Thanks. I'll look into this. If I'm not mistaken, I've got no way of
catching it easily, do I ? CONFIG_DEBUG_SPINLOCK's help seems to say
that I need NMI watchdog in order to catch deadlocks, which is only
available on x86(_64).
--
Colin
On Wed, 2004-10-06 at 18:42, Colin Leroy wrote:
> > Not sure, I suppose the driver is doing printk's with spinlocks held
> > from the autoneg stuff and there is a spinlock deadlock happening ...
>
> Thanks. I'll look into this. If I'm not mistaken, I've got no way of
> catching it easily, do I ? CONFIG_DEBUG_SPINLOCK's help seems to say
> that I need NMI watchdog in order to catch deadlocks, which is only
> available on x86(_64).
Hrm... we have some sort of spinlock debugging, at least on ppc64...
BTW, did you have SMP or PREEMPT ? If none of these, then you should
not see any spin deadlock...
The solution is to look at the code though and find what's wrong :)
Ben.
On 06 Oct 2004 at 19h10, Benjamin Herrenschmidt wrote:
Hi,
> Hrm... we have some sort of spinlock debugging, at least on ppc64...

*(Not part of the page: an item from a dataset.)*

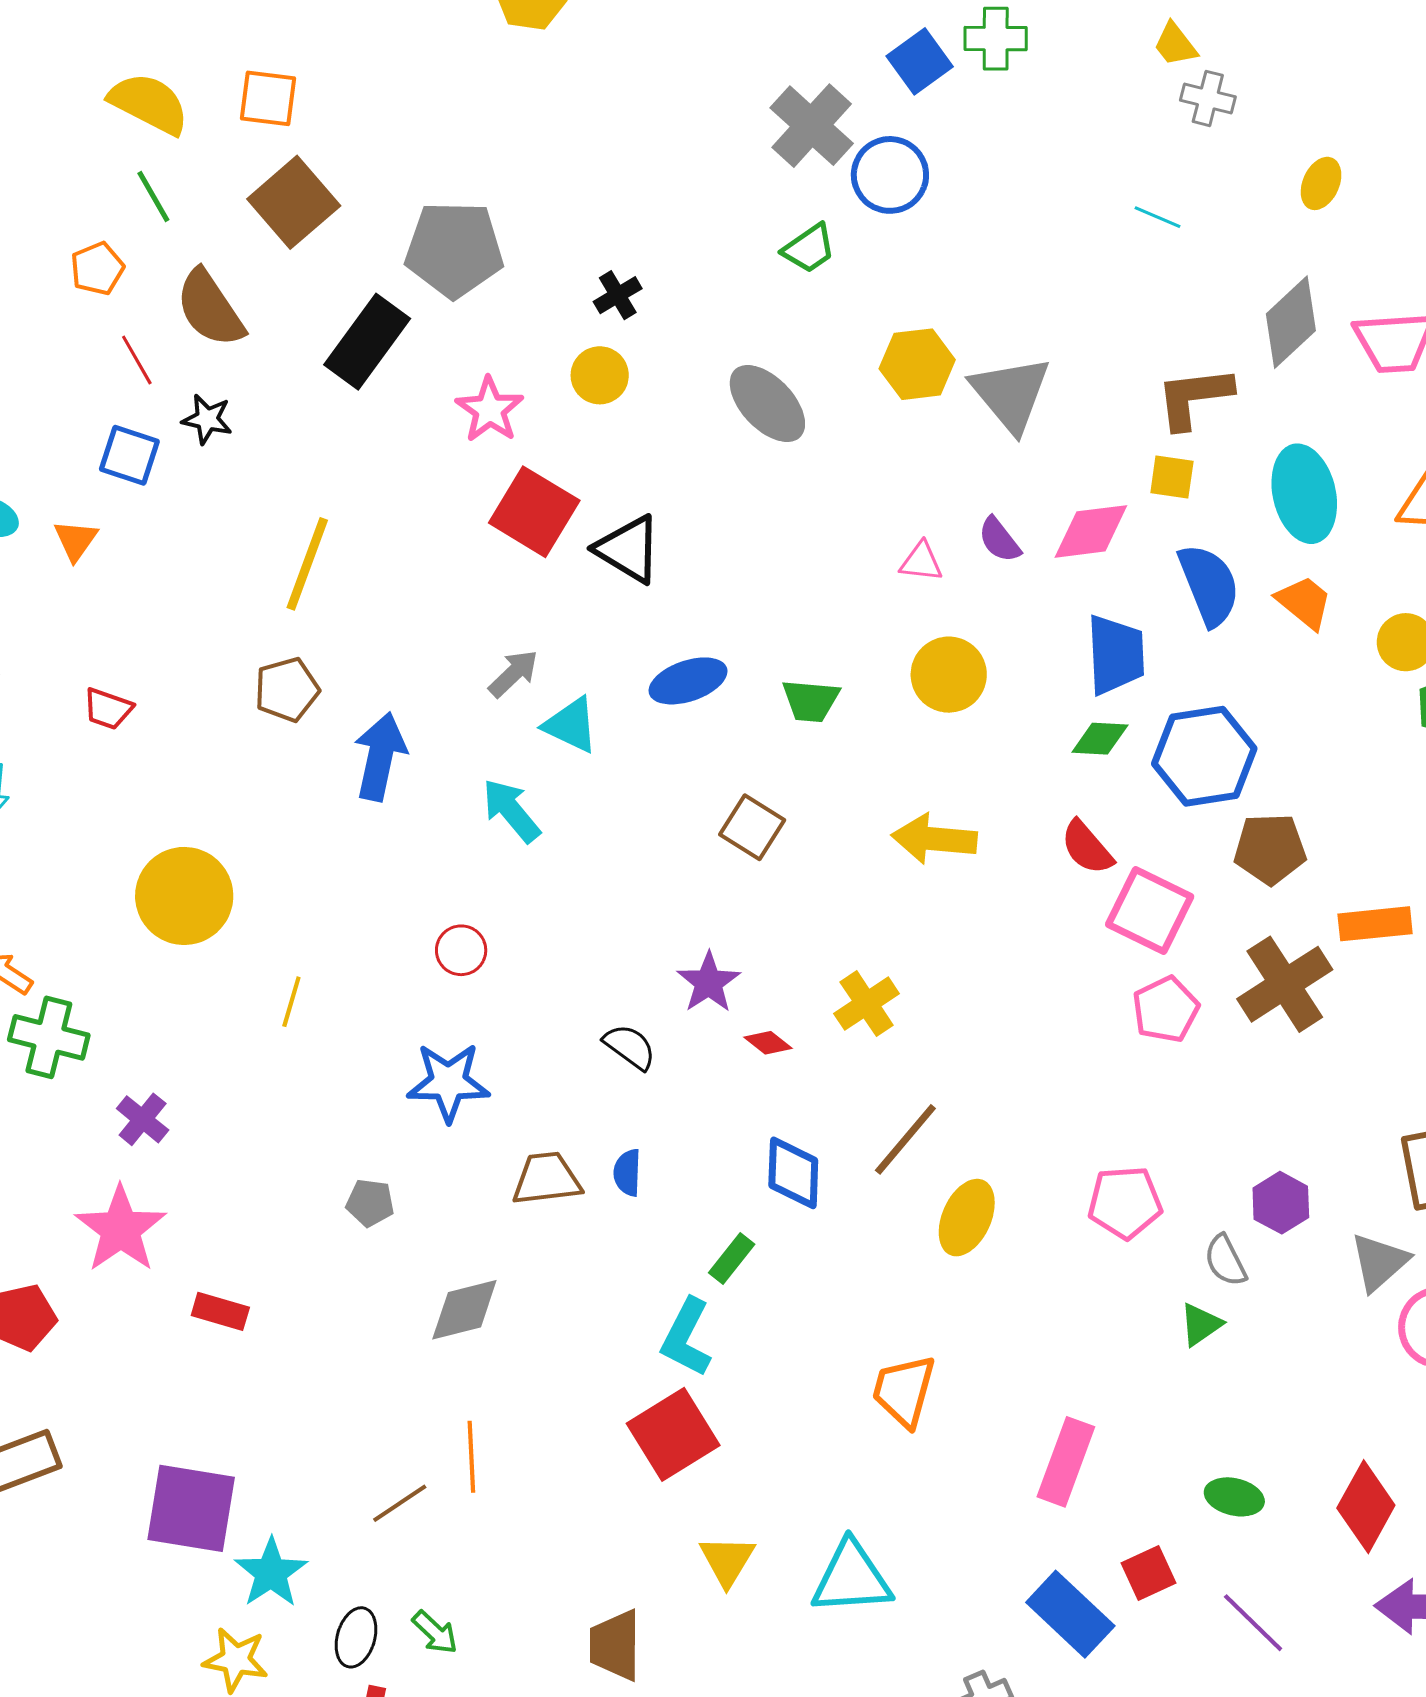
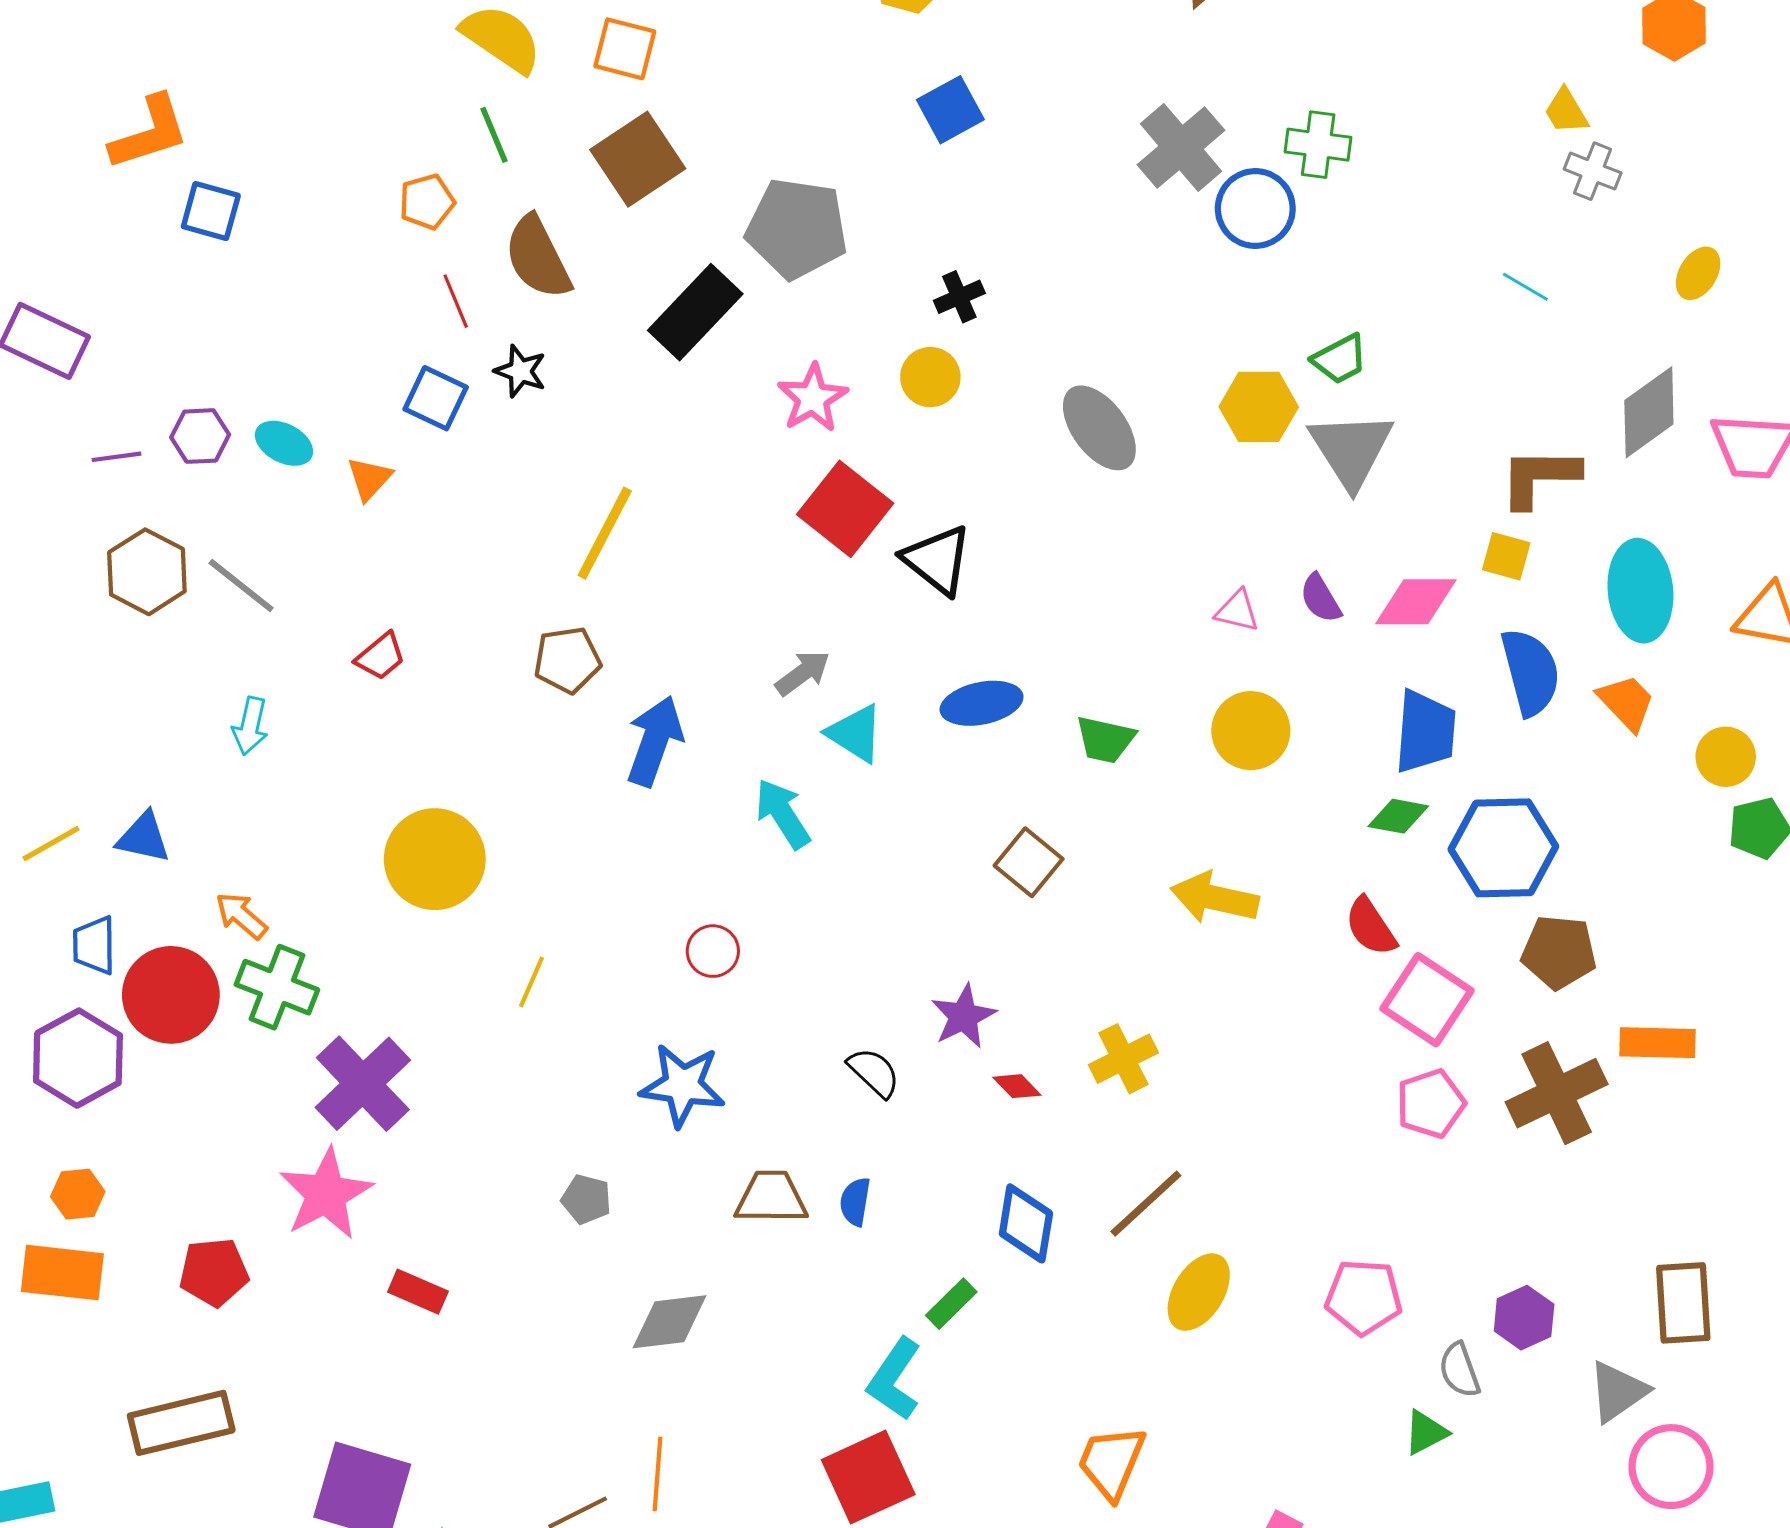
green cross: (996, 39) -> (1318, 145), moved
blue square: (920, 61) -> (950, 110), moved
green trapezoid: (809, 249) -> (1340, 359), moved
red trapezoid: (108, 709) -> (381, 656), turned -66
purple cross: (143, 1119) -> (363, 1084), size x1.8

> BTW, did you have SMP or PREEMPT ? If none of these, then you should
> not see any spin deadlock...
No, in fact. You're right...
Indeed, if there was a deadlock, it would also happen when cable is
plugged in, wouldn't it ? (as sungem outputs "Link is up at xxx..." or
something when correctly initialized).
> The solution is to look at the code though and find what's wrong :)
I'll try.
The called method in the driver when calling
dev_change_flags(ndev, ndev->flags | IFF_UP) from netpoll
is
gem_open(), if I'm not mistaken?
Could some kind of infinite loop happen within gem_link_timer, maybe ?
--
Colin